Task to carry out:
Stopping right after the line with "services. To opt", please reproduce the material below exactly from its first line.
######
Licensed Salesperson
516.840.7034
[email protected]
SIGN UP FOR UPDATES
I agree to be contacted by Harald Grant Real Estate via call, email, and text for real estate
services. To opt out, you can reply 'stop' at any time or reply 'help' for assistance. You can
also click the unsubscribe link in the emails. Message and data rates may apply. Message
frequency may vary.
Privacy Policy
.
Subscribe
######
Response for this exercise:
Licensed Salesperson
516.840.7034
[email protected]
SIGN UP FOR UPDATES
I agree to be contacted by Harald Grant Real Estate via call, email, and text for real estate
services. To opt out, you can reply 'stop' at any time or reply 'help' for assistance. You can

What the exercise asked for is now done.